Task description: Any image found in the entries is to be skipped; the rest is returned word for word.

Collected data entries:
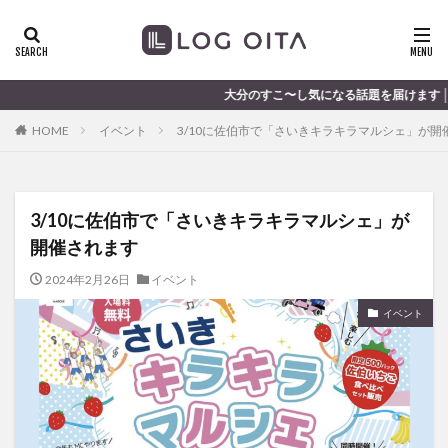
ランチ
開店
ディナー
花火
カテゴリー
大分のすこ〜し気になる話題を届けます │ 記事は毎日更新
HOME
イベント
3/10に佐伯市で「さいきキラキラマルシェ」が開
タグ
chocozap
DE
GW
haiashin
haishi
3/10に佐伯市で「さいきキラキラマルシェ」が
haishin
haisin
haisnin
hasihin
hasishin
開催されます
hishin
hqaishin
JR
kaiten
line
OPA
Paypay
PR
TOKIPO
TOYOTA
2024年2月26日
イベント
あじさい
いちご
うみたまご
おでかけ
イベント
お土産
お弁当
かき氷
からあげ
くじゅう連山
ねとらぼ
ひまわり
ふるさと納税
まつり
まとめ
みかん
むし湯
わさだタウン
わったん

Exercise answer:
ランチ
開店
ディナー
花火
カテゴリー
大分のすこ〜し気になる話題を届けます │ 記事は毎日更新
HOME
イベント
3/10に佐伯市で「さいきキラキラマルシェ」が開
タグ
chocozap
DE
GW
haiashin
haishi
3/10に佐伯市で「さいきキラキラマルシェ」が
haishin
haisin
haisnin
hasihin
hasishin
開催されます
hishin
hqaishin
JR
kaiten
line
OPA
Paypay
PR
TOKIPO
TOYOTA
2024年2月26日
イベント
あじさい
いちご
うみたまご
おでかけ
イベント
お土産
お弁当
かき氷
からあげ
くじゅう連山
ねとらぼ
ひまわり
ふるさと納税
まつり
まとめ
みかん
むし湯
わさだタウン
わったん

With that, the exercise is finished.